兩邊的人馬你看看我,我看看你,最終將目光集中在了黃忠的身上。
黃忠先是一怔,之后反映了過來,盡管他知道我的本事,但是覺得有楊昆在,不用怕。便是一人做事一人當的說道:“是我,怎么了?你想怎么地?草,之前對于方少的事情老子還沒找你算賬了,你這倒好,天堂有路你不走,地獄無門你闖進來,臭小子,今兒個你死定了你!”
我沒有回答他,而是低眉看著蘇杰,問道:“怎么樣,你還記得,當初就是黃忠狗搞的你嗎?”
他幾乎沒有任何猶豫的直接點頭:“對,就是他。好像就是因為我是你的人,要替他那什么方少報酬,就狠狠的拽我,當時還抓著我的蛋蛋晃悠了幾圈,現在我感覺到無比的蛋疼,好像蛋都要碎裂了一般。”
“哈哈哈。”
“笑死老子了,這種恥辱丟臉的事情都說得出來。”
“你們麻痹的亂叫什么叫!”就這時候,桃子姐站了起來,指著眾人,最終手指定格在了黃忠身上:“你個大死逼,死到臨頭了還敢囂張?趁著現在還有挽回的余地,趕緊跪過來,給蘇杰道歉認錯,再讓他扯著你的蛋蛋……”
“孫桃桃?那彪悍的娼婦?那滿嘴跑火車的大傻鳥腦殘女?”黃忠打斷了孫桃桃的話,更加捧腹大笑了起來,甚至還拉著其他身旁的幾個小弟在那里指手畫腳的:“瞧見沒?這腦殘女以前可有一段戀愛史呢,倒追人家伊澤,伊澤把她甩了,她就去報復人家蘇煙澄,這件事情當時是鬧的人盡皆知的啊。”
“臭不要臉的,瞧你那傻x樣兒,竟然還跑到我們男生宿舍來叫囂?知道死字怎么寫嗎?”
“哈哈啊哈哈,雖然很腦殘,但是瞧著她的身材還是可以的,如果讓我舒服一下,肯定是不錯的喲。
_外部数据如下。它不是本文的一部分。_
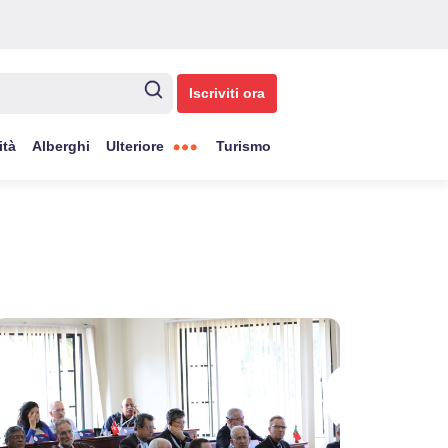
Iscriviti ora
ità
Alberghi
Ulteriore
Turismo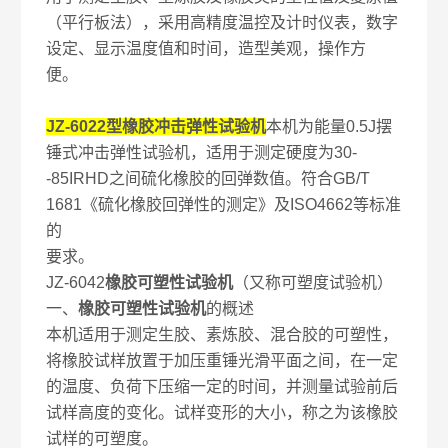
（平行板法），采用高精度温控及计时仪表，数字
设定、显示温度值和时间，造型美观，操作方
便。
JZ-6022型橡胶冲击弹性试验机
本机为能量0.5J摆
锤式冲击弹性试验机，适用于测定硬度为30-
-85IRHD之间硫化橡胶的回弹数值。符合GB/T
1681《硫化橡胶回弹性的测定》及ISO4662等标准
的
要求。
JZ-6042
橡胶可塑性试验机
（又称可塑度试验机）
一、
橡胶可塑性试验机
的概述
本机适用于测定生胶、素炼胶、混合胶的可塑性，
将橡胶试样放置于加压重锤光滑平面之间，在一定
的温度、负荷下压缩一定的时间，并测量试验前后
试样高度的变化。试样变形的大小，称之为该橡胶
试样的可塑度。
”
“對對對,還有那雪白沒嫩的肌膚,老子……”
受不了了。
對我桃子姐如此侮辱,是可忍,孰不可忍!
趕在桃子姐就要破口大罵的時候,我出手了!
因為距離對方也就兩三米,我雙腿如同風火輪一般的起步,百米穿一的速度極速的來到了他們的近前,那黃忠正在張牙舞爪的笑話著,本身沒有預料到我會偷襲,而且速度如此之快,我的手臂格擋開去,手肘杵在他的下巴,他‘哦’的一聲慘叫之后,就要還手,但是我手掌則是猛然的掐住他的脖子,朝著旁邊的墻壁狠狠一撞,‘砰’的一聲,他的后背遭受到嚴重打擊的身子接連顫抖了起來,見狀的其他兩三個人就要過來幫忙,但是我跳起來雙腳的三百六十度掃腿,紛紛踢中一個家伙的腦門兒,一個家伙的下襠,一個家伙的小腹……紛紛跌倒之際,我再拽著黃忠的頭發,朝著墻壁狠狠撞擊!
“砰砰砰砰!”
“噗噗噗噗噗!”
我一邊撞,他一邊吐血,我還在大聲的咆哮道:“草泥馬比的黃忠狗,罵我桃子姐?老子弄死你!弄死你全家!!!”
……
☆、第五十二章 熱血逆襲唯我獨尊! 感謝失寵打賞,么么噠~
有人猜到過我會突然發現發飆。
但是絕對不會有人想到我會發飆得如此猛烈。拽著別人的腦袋,狠狠往墻壁撞,吐血,喘息,求饒,絲毫不頂用。
“臥槽,你這小子瘋了?”楊昆看傻了。
“嘿嘿,有點兒意思。”謝落肖卻是饒有興趣的看著我。
而桃子姐則是啪啪啪的鼓掌著,她從來不怕把事兒鬧大,就是怕事情不能做絕。很顯然,眼下我的舉止深得她的歡喜,“夠爺們兒,夠狠,老娘喜歡!他媽的,剛剛罵我?羞辱我?搞死你麻痹的!”
說著,她還沖過來提著腳就往黃忠狗褲襠狠狠一踹。這下子算是致命一擊,真的操蛋了。他嘴巴瞬間‘o’成了圓形,似乎都能往里塞進兩個大蘋果,身子無力的跪倒在地。
“鐺!”
我接著再用膝蓋盯著他的臉部,也就是鼻子的位置,‘咔嚓’一聲脆響,鼻梁骨碎裂,鮮血嘩啦啦的流出來,混跡著嘴里不斷狂飆的口水,粘乎乎的,長長的,惡心死個人。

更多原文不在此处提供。